High-potassium foods may help stave off heart disease

Researchers have discovered that foods high in potassium may increase long term heart health.

Researchers at the University of Alabama have discovered that high-potassium foods — such as avocados and bananas — may increase heart health by protecting arteries against hardening or calcification, according to recent research published in the journal JCI Insight.

In the study, the team fed apoliprotein E-deficient mice — or mice that are prone to cardiovascular disease when fed a high-fat diet — with three different potassium diets: high, normal, and low. They soon found that mice fed with low-potassium diets had much more instances of vascular calcification and increased aortal stiffening than mice that were given diets with a normal amount of potassium. In addition, the rodents that ate the most potassium showed significantly less heart problems than the other two groups.

Heart disease, which kills roughly 600,000 U.S. citizens each year, is the leading cause of death for both men and women in the United States. Not only that, but a recent Cardiovascular Health Study of 4,000 men and women showed that 79.9 percent of individuals aged 65 or older develop arterial calcification, which can greatly predict cardiovascular events.

The new study builds on that information and further outlines the different dangers that can come from poor heart health, Tech Times reports.

“The findings have important translational potential, since they demonstrate the benefit of adequate potassium supplementation on prevention of vascular calcification in atherosclerosis-prone mice, and the adverse effect of low potassium intake,” said study co-author Paul Sanders, professor at the University of Alabama, according to The Health Site.
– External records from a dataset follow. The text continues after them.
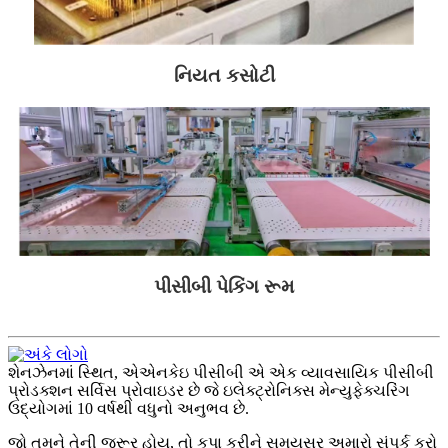
નિયત કસોટી
પીસીબી પેકિંગ રૂમ
શેનઝેનમાં સ્થિત, એએનકેઇ પીસીબી એ એક વ્યાવસાયિક પીસીબી
પ્રોડક્શન સર્વિસ પ્રોવાઇડર છે જે ઇલેક્ટ્રોનિક્સ મેન્યુફેક્ચરિંગ
ઉદ્યોગમાં 10 વર્ષથી વધુનો અનુભવ છે.
જો તમને તેની જરૂર હોય, તો કૃપા કરીને સમયસર અમારો સંપર્ક કરો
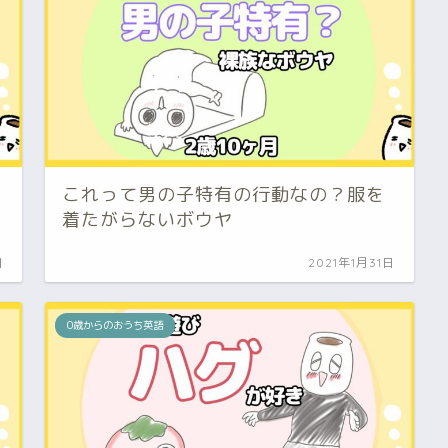
これって男の子特有の行動なの？服を
着たがらないボウヤ
日
2021年1月31日
0歳からのおうち英語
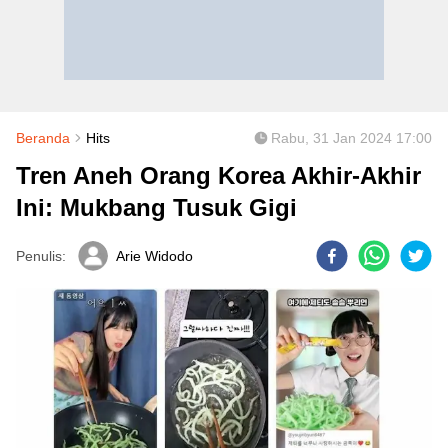
Beranda
Hits
Rabu, 31 Jan 2024 17:00
Tren Aneh Orang Korea Akhir-Akhir
Ini: Mukbang Tusuk Gigi
Penulis:
Arie Widodo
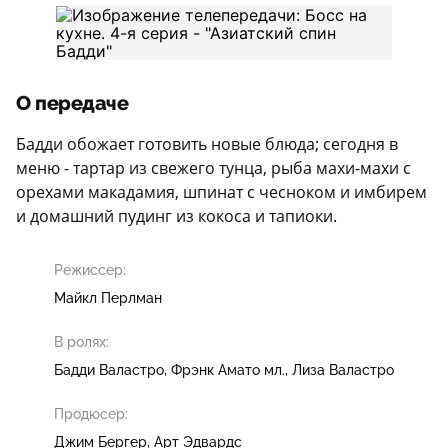
О передаче
Бадди обожает готовить новые блюда; сегодня в
меню - тартар из свежего тунца, рыба махи-махи с
орехами макадамия, шпинат с чесноком и имбирем
и домашний пудинг из кокоса и тапиоки.
Режиссер:
Майкл Перлман
В ролях:
Бадди Валастро
Фрэнк Амато мл.
Лиза Валастро
Продюсер:
Джим Бергер
Арт Эдвардс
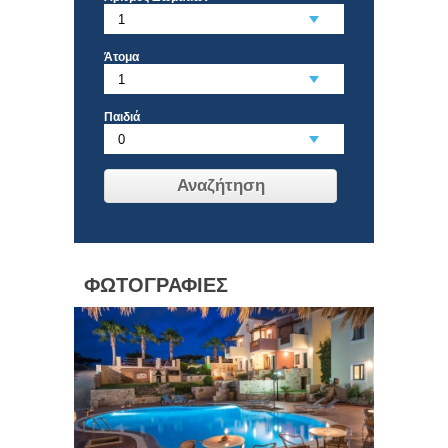
Άτομα
Παιδιά
Αναζήτηση
ΦΩΤΟΓΡΑΦΙΕΣ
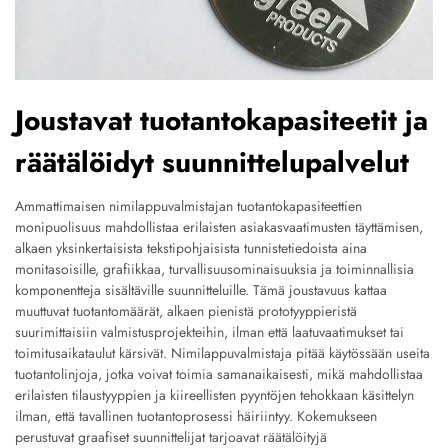
Joustavat tuotantokapasiteetit ja
räätälöidyt suunnittelupalvelut
Ammattimaisen nimilappuvalmistajan tuotantokapasiteettien
monipuolisuus mahdollistaa erilaisten asiakasvaatimusten täyttämisen,
alkaen yksinkertaisista tekstipohjaisista tunnistetiedoista aina
monitasoisille, grafiikkaa, turvallisuusominaisuuksia ja toiminnallisia
komponentteja sisältäville suunnitteluille. Tämä joustavuus kattaa
muuttuvat tuotantomäärät, alkaen pienistä prototyyppieristä
suurimittaisiin valmistusprojekteihin, ilman että laatuvaatimukset tai
toimitusaikataulut kärsivät. Nimilappuvalmistaja pitää käytössään useita
tuotantolinjoja, jotka voivat toimia samanaikaisesti, mikä mahdollistaa
erilaisten tilaustyyppien ja kiireellisten pyyntöjen tehokkaan käsittelyn
ilman, että tavallinen tuotantoprosessi häiriintyy. Kokemukseen
perustuvat graafiset suunnittelijat tarjoavat räätälöityjä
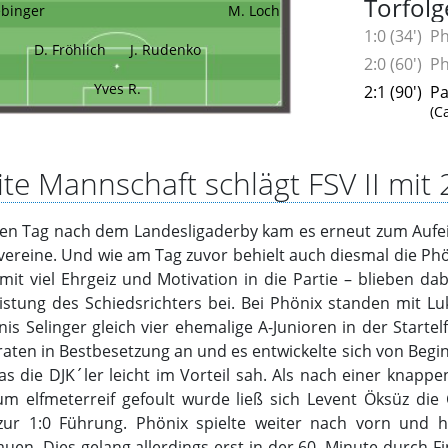
Torfolg
ebinger
M. Loch
1:0 (34')
Ph
D. Fröhlich
J. Rudenko
2:0 (60')
Ph
Yves R.
2:1 (90')
Pa
(C
te Mannschaft schlägt FSV II mit 
en Tag nach dem Landesligaderby kam es erneut zum Aufei
vereine. Und wie am Tag zuvor behielt auch diesmal die Ph
mit viel Ehrgeiz und Motivation in die Partie – blieben dab
istung des Schiedsrichters bei. Bei Phönix standen mit Lu
is Selinger gleich vier ehemalige A-Junioren in der Starte
raten in Bestbesetzung an und es entwickelte sich von Begi
das die DJK´ler leicht im Vorteil sah. Als nach einer knap
um elfmeterreif gefoult wurde ließ sich Levent Öksüz di
 zur 1:0 Führung. Phönix spielte weiter nach vorn und 
uen. Dies gelang allerdings erst in der 60. Minute durch Fin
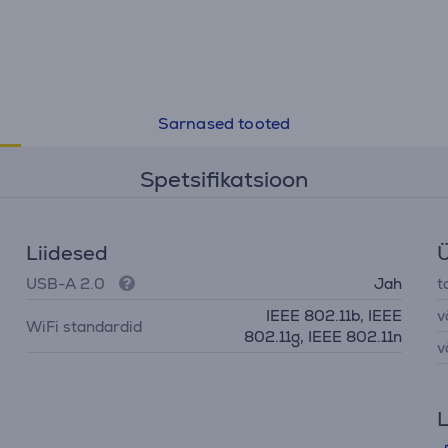
Sarnased tooted
Spetsifikatsioon
Liidesed
Ü
USB-A 2.0
Jah
t
IEEE 802.11b, IEEE
v
WiFi standardid
802.11g, IEEE 802.11n
v
L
The findings reveal that increasing or even maintaining a healthy amount of potassium in regular diets could play an important role in preventing vascular complications. Not only that, but it could also help doctors develop new ways to battle health complications and keep people alive longer.

“With more research, we might be able to see if the disease forms in humans in a similar way and develop treatments,” said Mike Knapton from the British Heart Foundation who was not involved in the research, according to International Business Times.